# [TO DO]
All of the data below should be repeated exactly. Pictures should not be included.

# [RECORDS]
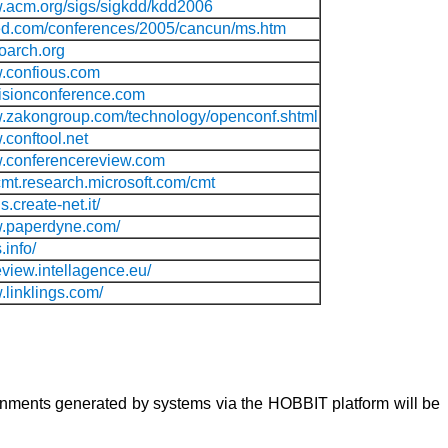
w.acm.org/sigs/sigkdd/kdd2006
sted.com/conferences/2005/cancun/ms.htm
oarch.org
w.confious.com
ecisionconference.com
w.zakongroup.com/technology/openconf.shtml
.conftool.net
w.conferencereview.com
rcmt.research.microsoft.com/cmt
s.create-net.it/
w.paperdyne.com/
.info/
eview.intellagence.eu/
.linklings.com/
lignments generated by systems via the HOBBIT platform will be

# [WRITTEN REPLY]
w.acm.org/sigs/sigkdd/kdd2006
sted.com/conferences/2005/cancun/ms.htm
oarch.org
w.confious.com
ecisionconference.com
w.zakongroup.com/technology/openconf.shtml
.conftool.net
w.conferencereview.com
rcmt.research.microsoft.com/cmt
s.create-net.it/
w.paperdyne.com/
.info/
eview.intellagence.eu/
.linklings.com/
lignments generated by systems via the HOBBIT platform will be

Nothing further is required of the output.